Kaça tekabül ettiklerini, sikletlerinin kaç bastığını yüzlerine yüzlerine vurdum !
Niteliksiz, ahlaksız, takiyyeci karaktersizlerin önünde el pençe divan durmanın, Allah katında ki devasa ahlaksızlığa, bühtan ve şirke denk düştüğünün hatırlatmasını yaptım herdaim.
Bu sebepledir ki ben bu şehrin vicdanı oldum !
Şehrin ve şehirlinin Kısılan / kıstırılan, susturulan sesi oldum. Ölmüş ve nasırlaşmaya yüz tutmuş vicdanı oldum. Hakkı yenilmiş, alınmış ve çalınmış malzumun, fakir fukaranın, zayıf ve güçsüzün sesi ve dili oldum.
Ben yazdıkça imamı, müezzini, kanaat önderi, falan makamın amiri filan caminin hocası, filan derneğin başkanı , falan kitabın yazarı ve bilmem neyin nesi utandı, sıkıldı ve vicdanı ile yaman kavgalar verdi. Ben yazdıkça utandı, rahatsız oldu, sağ ve sollarına istemsiz bakışlar atıp kendi kendilerini kınayan ve çeki düzen vermeye çalışan davranışlar içine girdiler.
Ben yazıyor ve yazdıkça söylemleri ile, iddiaları ile, imanları, kimlikleri ve ontolojik gerekçeleri ile düştükleri ayrılıkları, çelişki ve kabahatlari, günahları ve utançları ile karşı karşıya geldiler.
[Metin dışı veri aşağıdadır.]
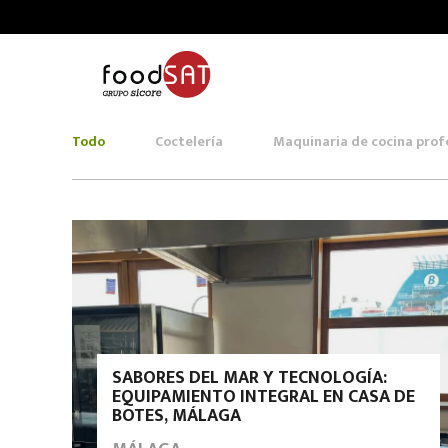
Todo
Coctelería
Maquinaria de cocina prof
SABORES DEL MAR Y TECNOLOGÍA:
EQUIPAMIENTO INTEGRAL EN CASA DE
BOTES, MÁLAGA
Ben, bu oryantalistlerin uykusunu kaçıran, rahatlarını bozan, huzurlarını sabote eden oldum. Ben, haram dünyalarının kendilerine kalmayacağını, er ya da geç her iki muhakeme de yargılanacaklarını ve sonrasında utanç vesikalarının boyunlarına takılacağını soyleyerek, bir saat huzurlu uyku çekmelerine engel oldum
Ben, bütün bunları yazarken, birkaç cami şöföründen çıkan çatlak seslere, sözüm ona itiraz ederken ortaya koydukları beş kuruş etmez argümanlarına bakarsanız, aslında nasıl köşeye sıkıştırmış, kur'an ve imanın sarsılmaz duvarına çarpmış ve kaçacak hiç bir alan bırakmadığımı rahatlıkla görebilirsiniz.
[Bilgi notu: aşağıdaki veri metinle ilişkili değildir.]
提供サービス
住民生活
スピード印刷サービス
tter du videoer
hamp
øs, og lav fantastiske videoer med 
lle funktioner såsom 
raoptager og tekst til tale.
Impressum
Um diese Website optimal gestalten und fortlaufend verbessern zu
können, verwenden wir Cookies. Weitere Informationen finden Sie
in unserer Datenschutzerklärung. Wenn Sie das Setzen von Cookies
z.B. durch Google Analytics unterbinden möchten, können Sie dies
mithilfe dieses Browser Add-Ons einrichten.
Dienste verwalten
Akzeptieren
Evet, bin yıl ömrünüz de olsaydı rüyasını dahi göremeyeceğiniz büyük büyük makamları, mevkileri, maaşları, imkan ve olanakları elde ettiniz. Zerresini dahi hak etmediğinizi ikimizde biliyoruz. Biz ikimiz biliyoruz da verenler bilmez mi !?
Biliyorlar elbette ve bile bile verdiler ki hakkaniyetli kapıkulu kurşun asker olup ibadet seanslarınızı, takdim ve takdis ritüellerinizi vaktinde ve hakkını vere vere yapasınız istediler.
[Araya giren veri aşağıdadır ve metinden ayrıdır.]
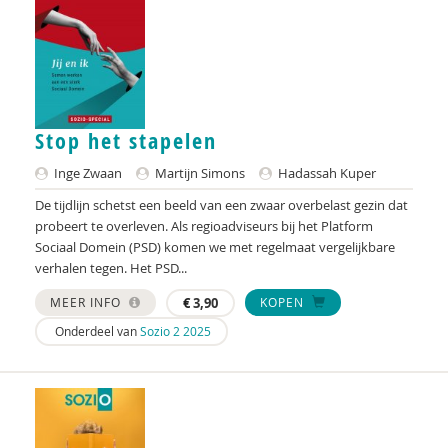
Dirk den Hollander
Geralien Holsbrink-Engels
Joep Holten
Stop het stapelen
Marije de Hoogd, MSc
Inge Zwaan
Martijn Simons
Hadassah Kuper
Marit Hopman
De tijdlijn schetst een beeld van een zwaar overbelast gezin dat
Jos van der Horst
probeert te overleven. Als regioadviseurs bij het Platform
Sociaal Domein (PSD) komen we met regelmaat vergelijkbare
Jos A.J van der Horst
verhalen tegen. Het PSD...
Max Huber
MEER INFO
€
3,90
KOPEN
Onderdeel van
Sozio 2 2025
Jacoba Huizenga
Frederique J.G. Coelman
Alexandra Jacobs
El hak ! tebrik ediyorum sizleri hakkını da verdiniz...!
Bilirim bu yazımı da okuyacak, kafanızı nereye vuracağınızı şaşıracak, Allah, akıl, vicdan ve imanınıza kulak vermek yerine ucuz ve kolay yola başvurup bana fatura çıkarma ahlaksızlığınıza devam edeceksiniz.
O kadar ciddiyetsiz, samimiyetsiz ve istismar odaklı zümre, topluluk ve kişilersiniz ki ; her türlü olumsuz, amorf ve menfi yakıştırmaların, ölçüsü alınmış kaftan misali üzerinize cuk oturacağına zerrece kuşku duymamaktayım.
Bir bakıma bulmuşsunuz birbirinizi tencere tava misali. Din satan sohbetleriniz, kitaplarınız, camia ve cemaatleriniz, dernek, ışık ve meşaleleriniz, üç kuruş peşin metayı görünce bir an da kalitenizin de cinsi, nüve ve derecesi de gün yüzüne çıkıvermişti.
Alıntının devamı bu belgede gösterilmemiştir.